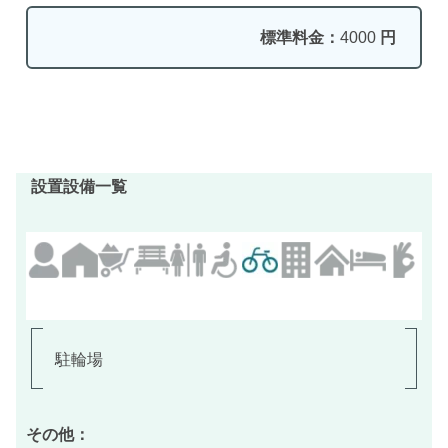
標準料金：
4000
円
設置設備一覧
駐輪場
その他：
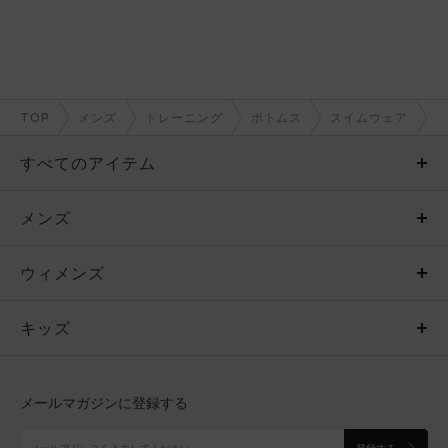
TOP
メンズ
トレーニング
ボトムス
スイムウェア
すべてのアイテム
メンズ
メンズ
ウィメンズ
トップス
ウィメンズ
キッズ
トップス
ボトムス
キッズ
トップス
ボトムス
シューズ
シューズ
メールマガジンに登録する
ボトムス
シューズ
アクセサリー
アクセサリー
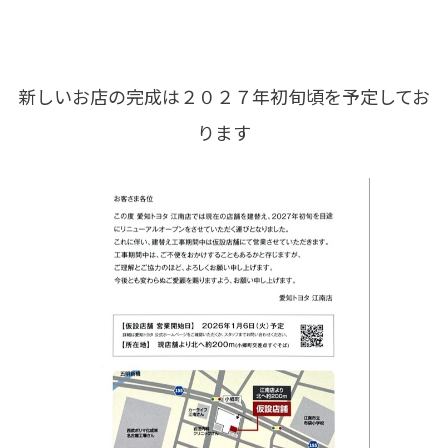
新しいお店の完成は２０２７年初旬頃を予定してお
ります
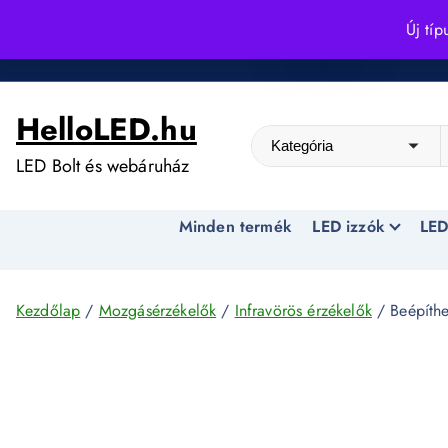
S
Új típ
k
Kedvező árak egész évben!
i
p
HelloLED.hu
t
o
LED Bolt és webáruház
c
o
Minden termék
LED izzók
LED
n
t
e
n
Kezdőlap
/
Mozgásérzékelők
/
Infravörös érzékelők
/ Beépíthe
t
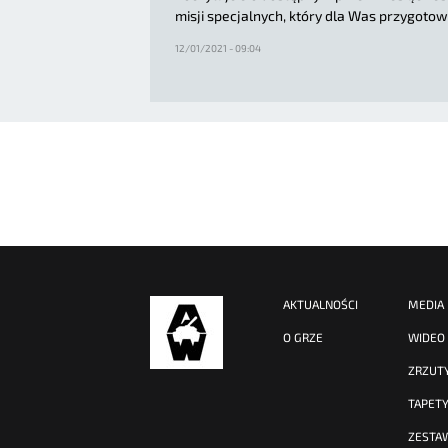
misji specjalnych, który dla Was przygotow
12/01/2021 - 09:04
AKTUALNOŚCI
MEDIA
O GRZE
WIDEO
ZRZUT
TAPET
ZESTA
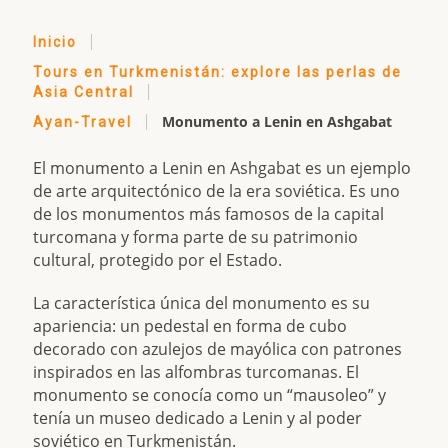
Inicio
Tours en Turkmenistán: explore las perlas de
Asia Central
Monumento a Lenin en Ashgabat
Ayan-Travel
El monumento a Lenin en Ashgabat es un ejemplo
de arte arquitectónico de la era soviética. Es uno
de los monumentos más famosos de la capital
turcomana y forma parte de su patrimonio
cultural, protegido por el Estado.
La característica única del monumento es su
apariencia: un pedestal en forma de cubo
decorado con azulejos de mayólica con patrones
inspirados en las alfombras turcomanas. El
monumento se conocía como un “mausoleo” y
tenía un museo dedicado a Lenin y al poder
soviético en Turkmenistán.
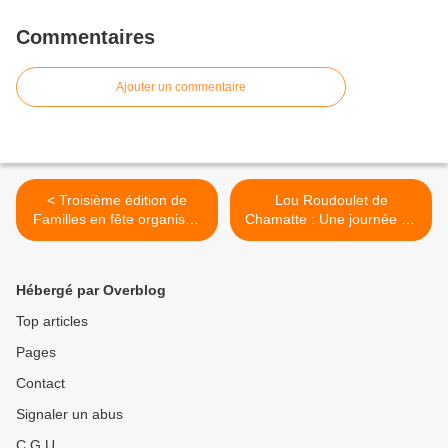
Commentaires
Ajouter un commentaire
< Troisième édition de
Lou Roudoulet de
Familles en fête organisée
Chamatte : Une journée de
par Art et Culture-La
convivialité à l’Adrech >
Chouette
Hébergé par Overblog
Top articles
Pages
Contact
Signaler un abus
C.G.U.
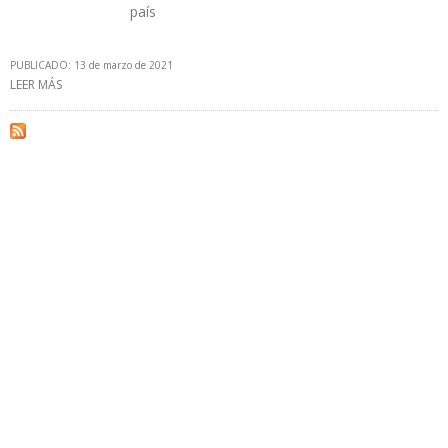
país
PUBLICADO: 13 de marzo de 2021
LEER MÁS
SOBRE CÁMARA PETROLERA: MINI REFINERÍAS SON VIABLES CON
CRUDOS LIVIANOS Y CERCANAS A YACIMIENTOS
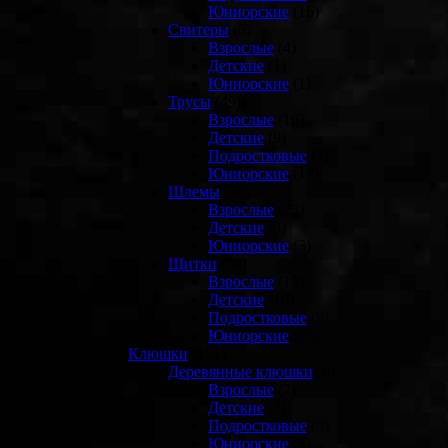
Юниорские
(16)
Свитеры
(6)
Взрослые
(4)
Детские
(1)
Юниорские
(1)
Трусы
(49)
Взрослые
(16)
Детские
(9)
Подростковые
(7)
Юниорские
(17)
Шлемы
(30)
Взрослые
(23)
Детские
(3)
Юниорские
(3)
Щитки
(59)
Взрослые
(19)
Детские
(10)
Подростковые
(9)
Юниорские
(21)
Клюшки
(151)
Деревянные клюшки
(6)
Взрослые
(2)
Детские
(3)
Подростковые
(0)
Юниорские
(1)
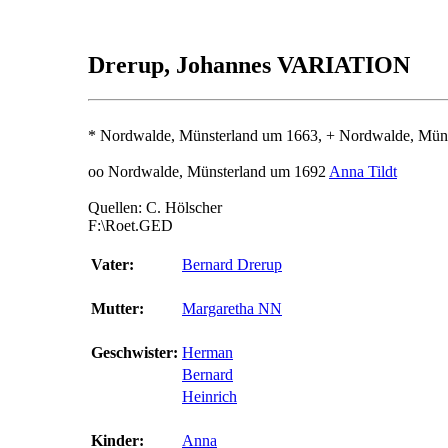
Drerup, Johannes VARIATION
* Nordwalde, Münsterland um 1663, + Nordwalde, Mün
oo Nordwalde, Münsterland um 1692
Anna Tildt
Quellen: C. Hölscher
F:\Roet.GED
Vater:
Bernard Drerup
Mutter:
Margaretha NN
Geschwister:
Herman
Bernard
Heinrich
Kinder:
Anna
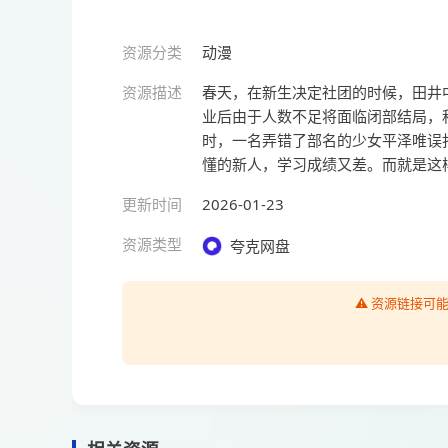
资源分类
动漫
资源描述
春天，在新生决定社团的时候，田井
业后由于人数不足将面临闭部结局，
时，一名弄错了部名的少女平泽唯误
懂的新人，学习成绩又差。而就是这
更新时间
2026-01-23
资源类型
夸克网盘
⚠️ 资源链接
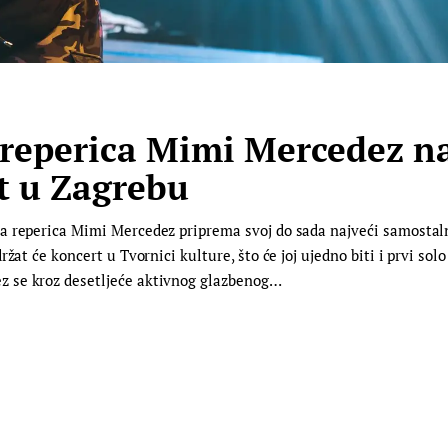
reperica Mimi Mercedez naj
rt u Zagrebu
 reperica Mimi Mercedez priprema svoj do sada najveći samostalni
ržat će koncert u Tvornici kulture, što će joj ujedno biti i prvi 
 se kroz desetljeće aktivnog glazbenog…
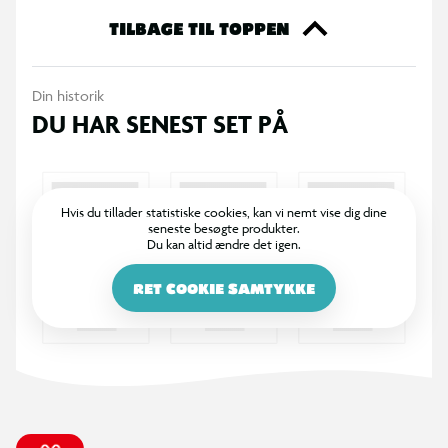
TILBAGE TIL TOPPEN
Din historik
DU HAR SENEST SET PÅ
Hvis du tillader statistiske cookies, kan vi nemt vise dig dine
seneste besøgte produkter.
Du kan altid ændre det igen.
RET COOKIE SAMTYKKE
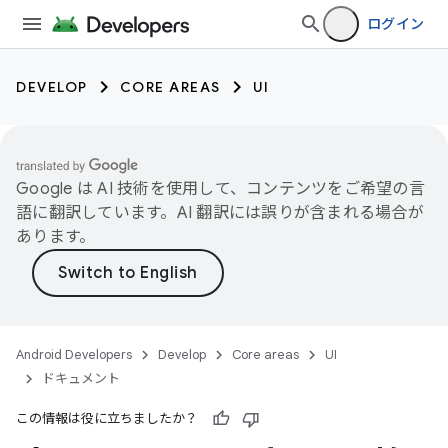
ログイン
DEVELOP
CORE AREAS
UI
Google は AI 技術を使用して、コンテンツをご希望の言
語に翻訳しています。AI 翻訳には誤りが含まれる場合が
あります。
Android Developers
Develop
Core areas
UI
ドキュメント
この情報は役に立ちましたか？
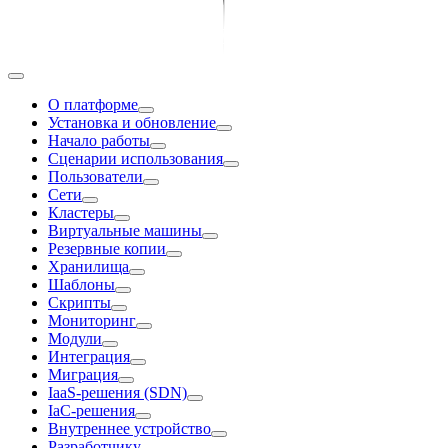
О платформе
Установка и обновление
Начало работы
Сценарии использования
Пользователи
Сети
Кластеры
Виртуальные машины
Резервные копии
Хранилища
Шаблоны
Скрипты
Мониторинг
Модули
Интеграция
Миграция
IaaS-решения (SDN)
IaC-решения
Внутреннее устройство
Разработчику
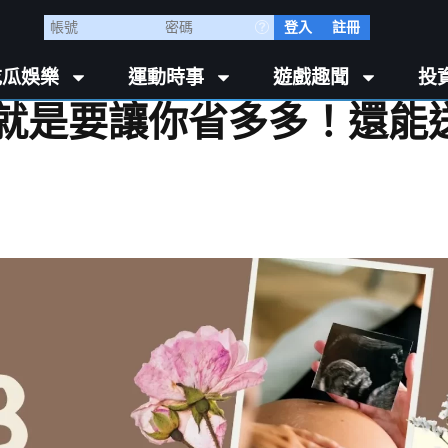
登入
註冊
吃瓜娛樂
運動時事
遊戲趣聞
投
】就是要讓你省多多！還能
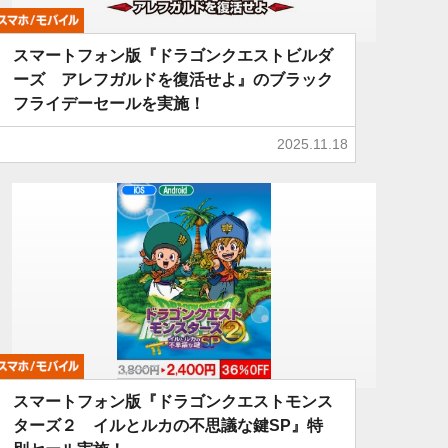
モバイル
スマートフォン版『ドラゴンクエストビルダ
ーズ アレフガルドを復活せよ』のブラック
フライデーセールを実施！
2025.11.18
モバイル
スマートフォン版『ドラゴンクエストモンス
ターズ２ イルとルカの不思議な鍵SP』特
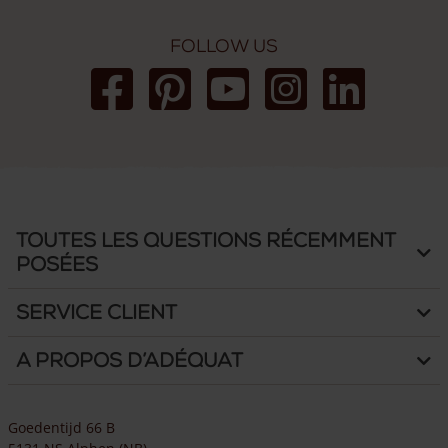
Follow us
Toutes les questions récemment
posées
Service client
A propos d’Adéquat
Goedentijd 66 B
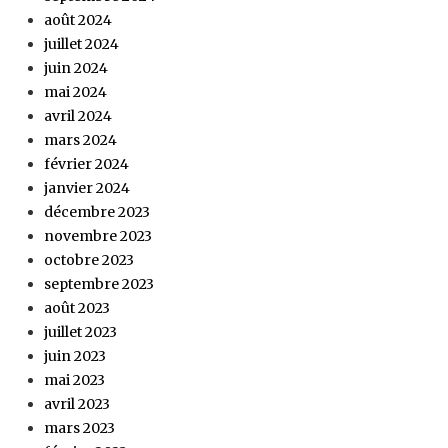
août 2024
juillet 2024
juin 2024
mai 2024
avril 2024
mars 2024
février 2024
janvier 2024
décembre 2023
novembre 2023
octobre 2023
septembre 2023
août 2023
juillet 2023
juin 2023
mai 2023
avril 2023
mars 2023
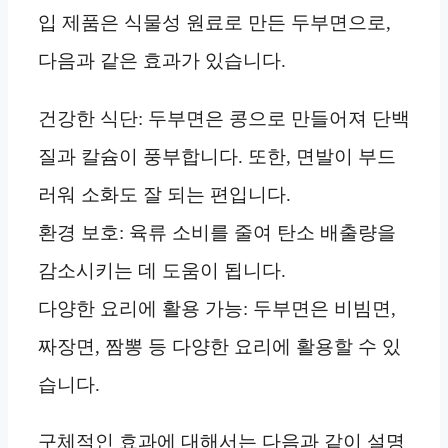
입 제품은 식물성 원료로 만든 두부면으로,
다음과 같은 효과가 있습니다.
건강한 식단: 두부면은 콩으로 만들어져 단백
질과 칼슘이 풍부합니다. 또한, 면발이 부드
러워 소화도 잘 되는 편입니다.
환경 보호: 육류 소비를 줄여 탄소 배출량을
감소시키는 데 도움이 됩니다.
다양한 요리에 활용 가능: 두부면은 비빔면,
짜장면, 짬뽕 등 다양한 요리에 활용할 수 있
습니다.
구체적인 효과에 대해서는 다음과 같이 설명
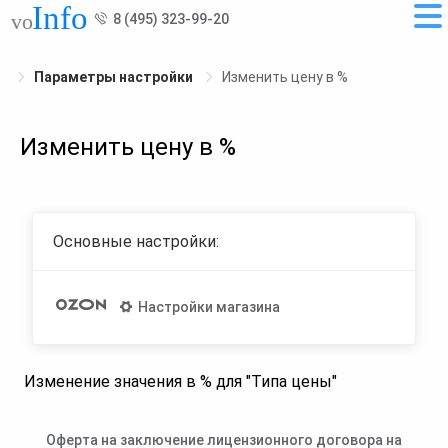
8 (495) 323-99-20
Параметры настройки
Изменить цену в %
Изменить цену в %
Основные настройки:
Настройки магазина
Изменение значения в % для "Типа цены"
Оферта на заключение лицензионного договора на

* [Problem details]
Each line above that carries the string "forma" has to be returned.

* [Exercise response]
turcomana y forma parte de su patrimonio
apariencia: un pedestal en forma de cubo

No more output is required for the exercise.